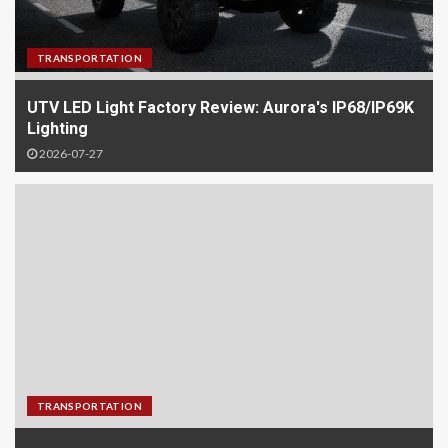
TRANSPORTATION
UTV LED Light Factory Review: Aurora's IP68/IP69K
Lighting
2026-07-27
TRANSPORTATION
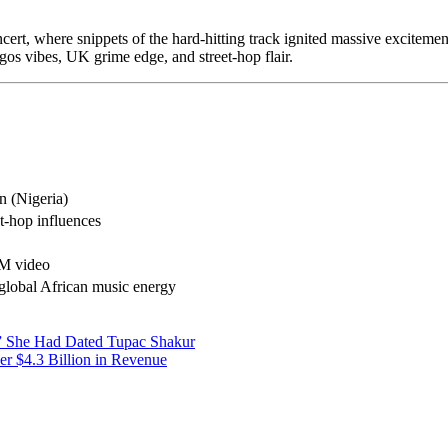
rt, where snippets of the hard-hitting track ignited massive excitemen
s vibes, UK grime edge, and street-hop flair.
 (Nigeria)
t-hop influences
TM video
 global African music energy
” She Had Dated Tupac Shakur
er $4.3 Billion in Revenue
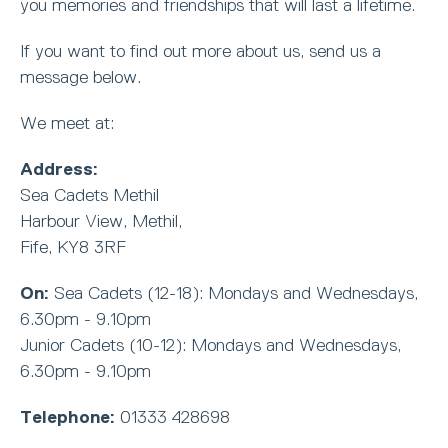
you memories and friendships that will last a lifetime.
If you want to find out more about us, send us a
message below.
We meet at:
Address:
Sea Cadets Methil
Harbour View, Methil,
Fife, KY8 3RF
On:
Sea Cadets (12-18): Mondays and Wednesdays,
6.30pm - 9.10pm
Junior Cadets (10-12): Mondays and Wednesdays,
6.30pm - 9.10pm
Telephone:
01333 428698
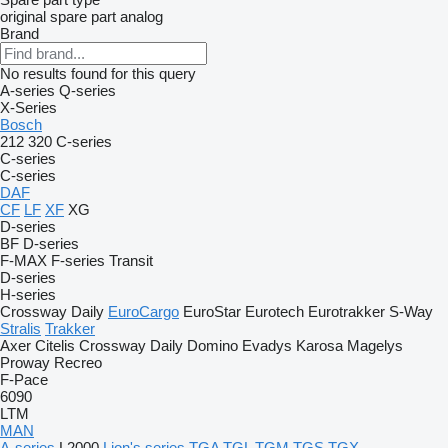
original spare part
analog
Brand
No results found for this query
A-series
Q-series
X-Series
Bosch
212
320
C-series
C-series
C-series
DAF
CF
LF
XF
XG
D-series
BF
D-series
F-MAX
F-series
Transit
D-series
H-series
Crossway
Daily
EuroCargo
EuroStar
Eurotech
Eurotrakker
S-Way
Stralis
Trakker
Axer
Citelis
Crossway
Daily
Domino
Evadys
Karosa
Magelys
Proway
Recreo
F-Pace
6090
LTM
MAN
A-series
L2000
Lion's series
TGA
TGL
TGM
TGS
TGX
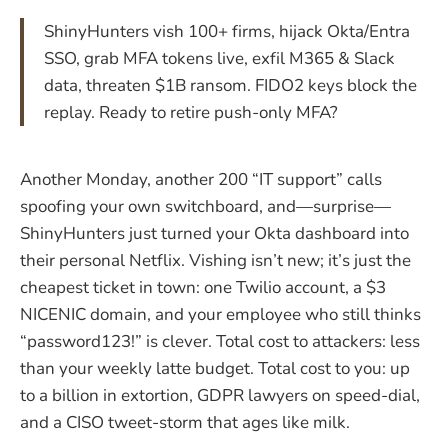
ShinyHunters vish 100+ firms, hijack Okta/Entra
SSO, grab MFA tokens live, exfil M365 & Slack
data, threaten $1B ransom. FIDO2 keys block the
replay. Ready to retire push-only MFA?
Another Monday, another 200 “IT support” calls
spoofing your own switchboard, and—surprise—
ShinyHunters just turned your Okta dashboard into
their personal Netflix. Vishing isn’t new; it’s just the
cheapest ticket in town: one Twilio account, a $3
NICENIC domain, and your employee who still thinks
“password123!” is clever. Total cost to attackers: less
than your weekly latte budget. Total cost to you: up
to a billion in extortion, GDPR lawyers on speed-dial,
and a CISO tweet-storm that ages like milk.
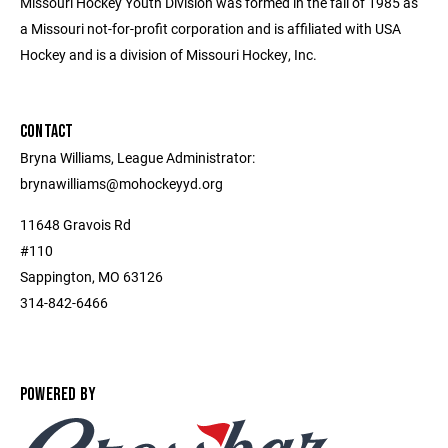
Missouri Hockey Youth Division was formed in the fall of 1985 as
a Missouri not-for-profit corporation and is affiliated with USA
Hockey and is a division of Missouri Hockey, Inc.
CONTACT
Bryna Williams, League Administrator:
brynawilliams@mohockeyyd.org
11648 Gravois Rd
#110
Sappington, MO 63126
314-842-6466
POWERED BY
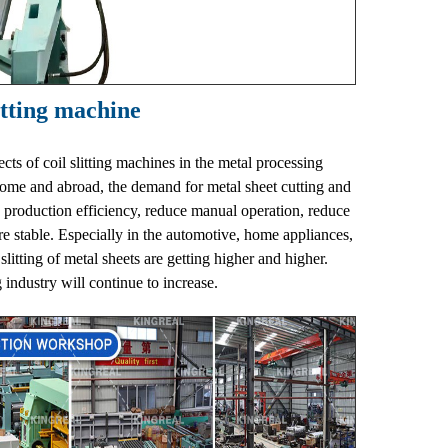
itting machine
cts of coil slitting machines in the metal processing
home and abroad, the demand for metal sheet cutting and
ve production efficiency, reduce manual operation, reduce
ore stable. Especially in the automotive, home appliances,
slitting of metal sheets are getting higher and higher.
 industry will continue to increase.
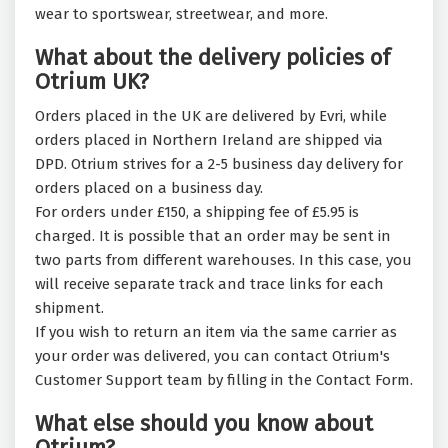
wear to sportswear, streetwear, and more.
What about the delivery policies of
Otrium UK?
Orders placed in the UK are delivered by Evri, while
orders placed in Northern Ireland are shipped via
DPD. Otrium strives for a 2-5 business day delivery for
orders placed on a business day.
For orders under £150, a shipping fee of £5.95 is
charged. It is possible that an order may be sent in
two parts from different warehouses. In this case, you
will receive separate track and trace links for each
shipment.
If you wish to return an item via the same carrier as
your order was delivered, you can contact Otrium's
Customer Support team by filling in the Contact Form.
What else should you know about
Otrium?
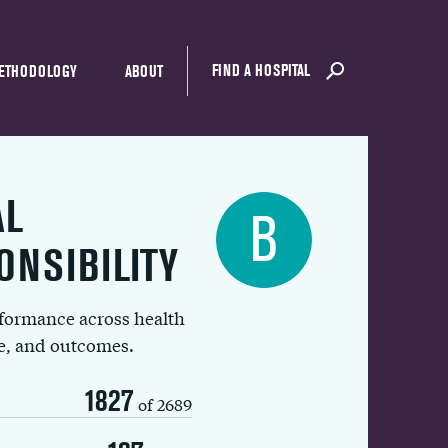
FIND A HOSPITAL
ETHODOLOGY
ABOUT
AL
B
ONSIBILITY
rformance across health
ue, and outcomes.
1827
of 2689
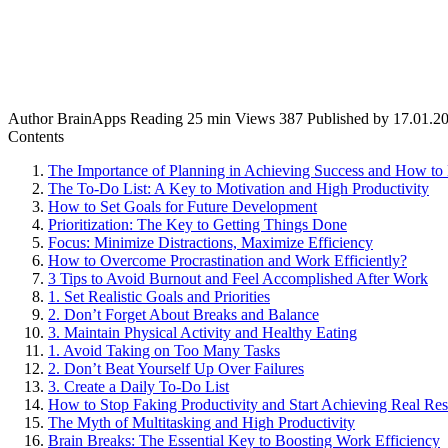
Author
BrainApps
Reading
25 min
Views
387
Published by
17.01.2
Contents
The Importance of Planning in Achieving Success and How to 
The To-Do List: A Key to Motivation and High Productivity
How to Set Goals for Future Development
Prioritization: The Key to Getting Things Done
Focus: Minimize Distractions, Maximize Efficiency
How to Overcome Procrastination and Work Efficiently?
3 Tips to Avoid Burnout and Feel Accomplished After Work
1. Set Realistic Goals and Priorities
2. Don’t Forget About Breaks and Balance
3. Maintain Physical Activity and Healthy Eating
1. Avoid Taking on Too Many Tasks
2. Don’t Beat Yourself Up Over Failures
3. Create a Daily To-Do List
How to Stop Faking Productivity and Start Achieving Real Res
The Myth of Multitasking and High Productivity
Brain Breaks: The Essential Key to Boosting Work Efficiency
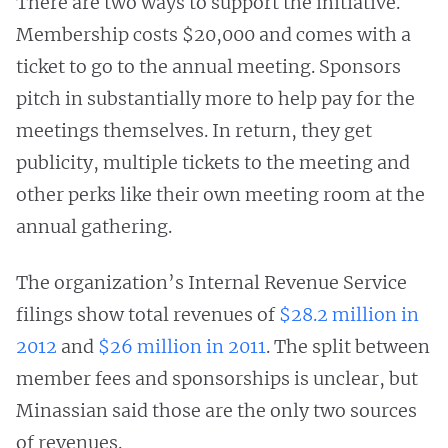
There are two ways to support the initiative.
Membership costs $20,000 and comes with a
ticket to go to the annual meeting. Sponsors
pitch in substantially more to help pay for the
meetings themselves. In return, they get
publicity, multiple tickets to the meeting and
other perks like their own meeting room at the
annual gathering.
The organization’s Internal Revenue Service
filings show total revenues of
$28.2 million in
2012
and
$26 million in 2011
. The split between
member fees and sponsorships is unclear, but
Minassian said those are the only two sources
of revenues.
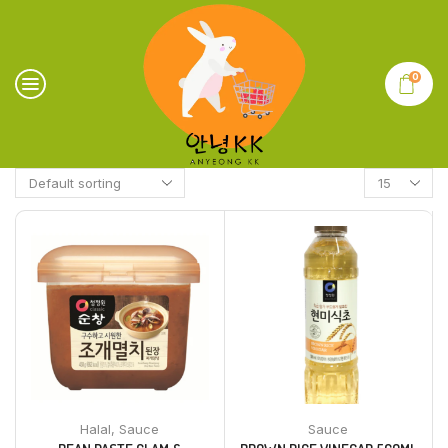
0
Halal
,
Sauce
Sauce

* _INSTRUCTIONS FOR THE TASK_: Lines that hold the word "Methil" are the ones to copy from the entries above.

* _TASK RESPONSE_:
Sea Cadets Methil
Harbour View, Methil,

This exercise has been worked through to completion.